Hi everyone,
I've had quite bad anxiety for about 2 years, and within the last 12 months inparticular, the syptoms have gotten worse and aren't getting any better.
I used to be a really outgoing and loud person and I still feel I have that in me, it's just like this symbiote inside me takes over whenever I get in a social environment and I am reduced to a quivering wreck. I used to be able to hide this at some point but now I try to avoid social situations because the effects are now so physical.

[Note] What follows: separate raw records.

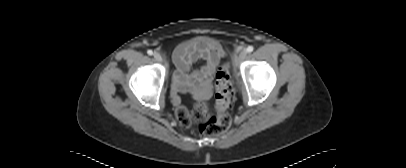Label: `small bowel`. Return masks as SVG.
<instances>
[{"label":"small bowel","instance_id":"obj_1","mask_svg":"<svg viewBox=\"0 0 406 168\" xmlns=\"http://www.w3.org/2000/svg\"><path fill=\"white\" fill-rule=\"evenodd\" d=\"M224 56L220 45L209 40L195 45H181L174 51L173 59L176 65L175 79L179 87H183L189 81H201L206 88L211 85L215 70ZM203 61L204 64L188 74L193 63ZM174 103L179 104L178 96L173 97Z\"/></svg>","mask_w":406,"mask_h":168}]
</instances>
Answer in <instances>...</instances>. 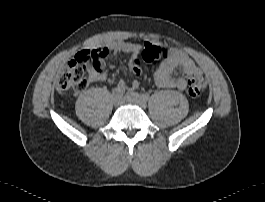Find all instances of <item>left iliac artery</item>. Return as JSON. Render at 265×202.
I'll return each mask as SVG.
<instances>
[{"instance_id": "1", "label": "left iliac artery", "mask_w": 265, "mask_h": 202, "mask_svg": "<svg viewBox=\"0 0 265 202\" xmlns=\"http://www.w3.org/2000/svg\"><path fill=\"white\" fill-rule=\"evenodd\" d=\"M141 97L143 98V100L147 101L150 98V95L148 93H144L141 95Z\"/></svg>"}]
</instances>
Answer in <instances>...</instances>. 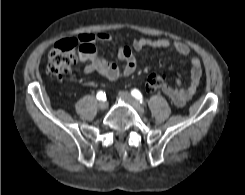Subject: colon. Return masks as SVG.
I'll return each instance as SVG.
<instances>
[{"label":"colon","instance_id":"1","mask_svg":"<svg viewBox=\"0 0 245 195\" xmlns=\"http://www.w3.org/2000/svg\"><path fill=\"white\" fill-rule=\"evenodd\" d=\"M80 49V48H79ZM77 61V41L75 39H64L52 48L47 65V73L55 78H62L68 74ZM165 76L151 73L145 81L147 92H156L164 87Z\"/></svg>","mask_w":245,"mask_h":195}]
</instances>
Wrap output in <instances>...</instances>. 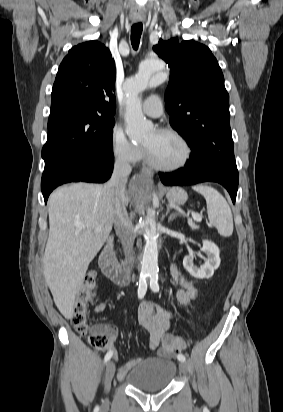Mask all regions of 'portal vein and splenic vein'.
Masks as SVG:
<instances>
[{
  "mask_svg": "<svg viewBox=\"0 0 283 412\" xmlns=\"http://www.w3.org/2000/svg\"><path fill=\"white\" fill-rule=\"evenodd\" d=\"M191 215H192V218H193L195 221L201 222L202 217H201L199 214L192 212ZM81 227H84V226H81ZM99 230H101V227H98V228L96 229V231H99Z\"/></svg>",
  "mask_w": 283,
  "mask_h": 412,
  "instance_id": "portal-vein-and-splenic-vein-1",
  "label": "portal vein and splenic vein"
}]
</instances>
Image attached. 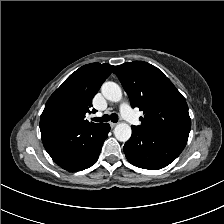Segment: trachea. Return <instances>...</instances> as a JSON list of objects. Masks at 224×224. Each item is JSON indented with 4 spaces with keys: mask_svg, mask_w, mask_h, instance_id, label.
Instances as JSON below:
<instances>
[{
    "mask_svg": "<svg viewBox=\"0 0 224 224\" xmlns=\"http://www.w3.org/2000/svg\"><path fill=\"white\" fill-rule=\"evenodd\" d=\"M93 121L95 122H107L109 120H111L112 122H118V115L113 113L111 115H103L101 118H98V117H95V118H92Z\"/></svg>",
    "mask_w": 224,
    "mask_h": 224,
    "instance_id": "3493384b",
    "label": "trachea"
}]
</instances>
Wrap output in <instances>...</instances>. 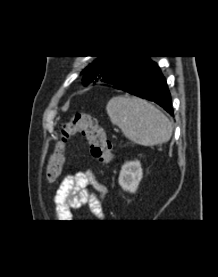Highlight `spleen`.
<instances>
[{"label": "spleen", "instance_id": "spleen-1", "mask_svg": "<svg viewBox=\"0 0 218 277\" xmlns=\"http://www.w3.org/2000/svg\"><path fill=\"white\" fill-rule=\"evenodd\" d=\"M112 124L136 144L154 146L167 142L172 136L170 120L147 101L129 96L110 99L106 106Z\"/></svg>", "mask_w": 218, "mask_h": 277}]
</instances>
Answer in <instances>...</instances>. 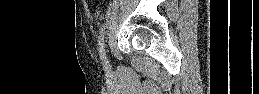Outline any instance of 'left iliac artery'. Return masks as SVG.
<instances>
[{"instance_id":"44dca946","label":"left iliac artery","mask_w":259,"mask_h":94,"mask_svg":"<svg viewBox=\"0 0 259 94\" xmlns=\"http://www.w3.org/2000/svg\"><path fill=\"white\" fill-rule=\"evenodd\" d=\"M99 55H100V59L102 61V64L104 65L105 68H108L109 63L106 57V53H105V49H104V25H102L101 30H100V35H99Z\"/></svg>"}]
</instances>
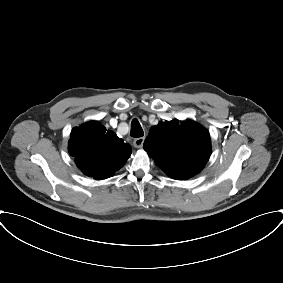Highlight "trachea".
Here are the masks:
<instances>
[{"mask_svg":"<svg viewBox=\"0 0 283 283\" xmlns=\"http://www.w3.org/2000/svg\"><path fill=\"white\" fill-rule=\"evenodd\" d=\"M130 135L132 137H142L144 135L143 129L137 119H133L131 122Z\"/></svg>","mask_w":283,"mask_h":283,"instance_id":"3493384b","label":"trachea"}]
</instances>
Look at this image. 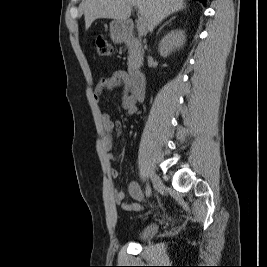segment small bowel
Returning a JSON list of instances; mask_svg holds the SVG:
<instances>
[{
	"mask_svg": "<svg viewBox=\"0 0 267 267\" xmlns=\"http://www.w3.org/2000/svg\"><path fill=\"white\" fill-rule=\"evenodd\" d=\"M132 82L128 73L124 70H117L112 75L103 77L97 84L94 90V97L99 100L102 92L104 90H113L116 88H123V96L121 105L126 115H133L137 112V101L130 94ZM102 126L104 131V137L102 140V147L106 152L109 161H116L117 155L113 150V135L115 132L119 133L121 131V124L118 121L111 119L110 115L103 112L101 115ZM109 175L112 179L118 177L119 173L115 168H110ZM129 195L136 201L134 203L125 202L126 194L122 190L114 191V201L120 204L122 208L126 211L138 212L141 210V205L139 202L144 201V194L141 186L137 182H130L128 185Z\"/></svg>",
	"mask_w": 267,
	"mask_h": 267,
	"instance_id": "obj_1",
	"label": "small bowel"
}]
</instances>
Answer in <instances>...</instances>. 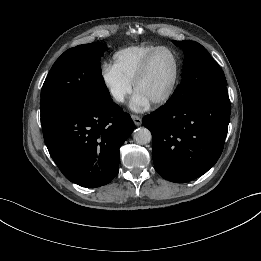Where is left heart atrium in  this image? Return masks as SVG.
Masks as SVG:
<instances>
[{
    "label": "left heart atrium",
    "instance_id": "obj_1",
    "mask_svg": "<svg viewBox=\"0 0 261 261\" xmlns=\"http://www.w3.org/2000/svg\"><path fill=\"white\" fill-rule=\"evenodd\" d=\"M149 105L150 101L137 91L130 102V108L134 111L144 110Z\"/></svg>",
    "mask_w": 261,
    "mask_h": 261
}]
</instances>
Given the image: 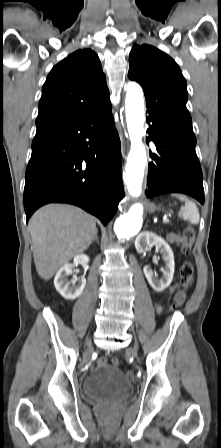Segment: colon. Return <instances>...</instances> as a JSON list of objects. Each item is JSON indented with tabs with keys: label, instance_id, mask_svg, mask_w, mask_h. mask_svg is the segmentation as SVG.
<instances>
[{
	"label": "colon",
	"instance_id": "5ec220e1",
	"mask_svg": "<svg viewBox=\"0 0 221 448\" xmlns=\"http://www.w3.org/2000/svg\"><path fill=\"white\" fill-rule=\"evenodd\" d=\"M194 237H195V233L191 227L187 228L184 231V233L182 235V251L184 254H186V255L190 254L192 243L194 241ZM193 272H194L193 264L190 261L184 262L181 267V279H180L181 289H185L190 284L192 277H193ZM181 303L182 302H181L180 298L178 296H176L170 305V309L171 310L177 309L178 307H180ZM106 363H107V361L105 358H100L98 360L99 365H105ZM119 363H120L119 358L114 357L112 359V364L114 366H118ZM126 374L128 377L132 376L131 371H127Z\"/></svg>",
	"mask_w": 221,
	"mask_h": 448
}]
</instances>
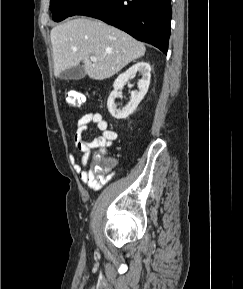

These are some of my symptoms when talking/around people:
-shakey, very rigid around the neck and shoulders (feel like my neck is grinding when I move it)
-mouth feels quite numb and dry
-throat locks up and I feel like I'm choking, feel like I have to hold my breath sometimes
-feel very awkward while walking for some bizarre reason, try to avoid walking because the feeling is so bad which isn't good. This awkwardness makes my anxiety go throught the roof, feel like everyone is watching me. When I walk around town by myself it's just unbearable, I feel like my legs could crumble at the knees at any given moment.
-hard to smile sometimes because of the symptoms, a lot of expressive emotion seems forced instead of natural.
Not too good huh? :P On top of that, I've been diagnosed with a chronic illness 3 months ago and am under heavy medication for that. The funny thing is, it's not that that bothers me at all, it's the anxiety because it's stopping me from being myself.
I've tried taking aropax in the past for a couple of months and that did nothing at all, can anyone please offer some advice before I totally shut myself off from society. Any advice would be greatly appreciated.